Report paper on Overleef
Report presentation and paper
The purpose of the project is to create a visual system capable to detect and recognize the paintings exhibited in ”Gallerie Estensi” museum of Modena and locating people that are visiting the museum understanding the room in which they are. The system in the future can be used by a robot for visiting the museum in an autonomous manner or can be installed on a mobile application to improve and guide the visitor’s experience.
The main aspects of the project’s pipeline are presented in this section. The motivations behind the choices made and the details of each task are discussed in the project documentation. The solution proposed takes as input a single frame from a video and passes it to the following pipeline:
People and paintings are detected through two different approaches
- People: given the large amount of data available on the web people are detected with a deep learning approach. In particular a faster RCNN pretrained on COCO dataset is used. The model returns a list of detection with the corresponding labels and bounding boxes. From the 80 COCO classes only the class “Person” is taken into account and all the others are discarded.
- Paintings: the necessary amount of data to train a classifier is not available, therefore an image processing approach is used. It is based on two main considerations:
- The wall has a lighter color than the paintings;
- Almost all the paintings are rectangular and the most of the circular ones have a rectangular frame.
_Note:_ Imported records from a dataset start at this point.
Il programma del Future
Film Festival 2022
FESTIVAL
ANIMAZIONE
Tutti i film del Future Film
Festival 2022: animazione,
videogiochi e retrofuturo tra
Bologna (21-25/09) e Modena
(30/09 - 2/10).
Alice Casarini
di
Starting from this two considerations the model creates a mask filtering the pixels of the wall that have hue between 80 and 255. The contours found in the mask are approximated to polygons and only the ones with more than four side are taken into account.
The boxes containing the paintings and the people detected are compared together in order to discard boxes that are contained in other boxes. This control allows the model to:
- not consider people portrayed in the paintings;
- consider only the outermost border if more than one is found for a single painting.
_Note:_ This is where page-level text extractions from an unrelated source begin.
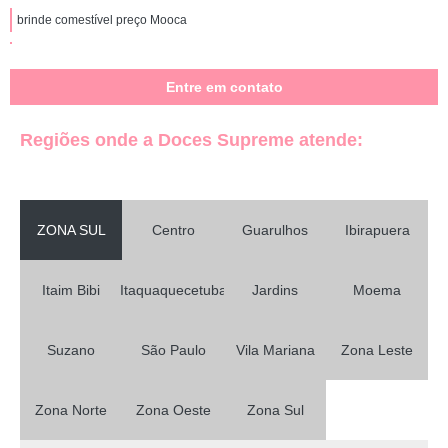
brinde comestível preço Mooca
quanto custa brindes comestíveis para casamento Pompéia
Entre em contato
brinde comestíveis para casamento Jd São joão
orçamento de brindes comestíveis de natal Parque Residencial da Lapa
Regiões onde a Doces Supreme atende:
brindes comestíveis para empresas preço Vila Marisa Mazzei
quanto custa brindes comestíveis de natal Jardim Everest
orçamento de brinde comestível para eventos Cantareira
ZONA SUL
Centro
Guarulhos
Ibirapuera
brinde comestível para datas comemorativas preço Jardim Bonfiglioli
Itaim Bibi
Itaquaquecetuba
Jardins
Moema
brindes comestíveis para colaboradores Anália Franco
brindes comestíveis para empresas Vila Suzana
Suzano
São Paulo
Vila Mariana
Zona Leste
brinde corporativo comestível Parque São Rafael
brinde comestível preço Vila Albertina
Zona Norte
Zona Oeste
Zona Sul
orçamento de brinde comestível gourmet Alto do Pari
Each painting detected and acknowledged by the inner box check is cropped from the frame with a padding and segmented using the Otsu threshold algorithm. The segmentation allows to detect the borders of the paintings with more precision and in particular to localize the four corner points that are crucial for the perspective rectification.
The four edge points B found with segmentation are used to compute the height H and the width W of the rectified version of the painting. Using W and H the model computes the new rectified box B0 with perpendicular corners. Then it warps the original frame using the transformation matrix obtained from the two set B and B0 and it crops the warped image in order to select just the painting region.
For retrieval the information of the detected painting are computed the ORB descriptors on the crop portion of the frame and they are compared with the ones of all the paintings stored in the database. The function returns a sorted list of the number of strong matches found for each painting. The retrieval is considered reliable if there are almost 20 strong matches.
The peopleLocalization combines the results of peopleDetection and paintingRetrieval. Whenever a person is detected the model is able to localize her retrieving the room from the database information of a painting recognized in the same frame of the person.
The program takes as input two parameters:
- root_path: the path of the google drive "Project Material" folder containing:
- /videos folder containing all the videos
- /paintings_db folder containing the painting database
- data.csv file with the informations of the painting database
- map.png image of the museum map
- model: the model to use for the people detection: there are actually two option available 'COCO' or 'PEDANT'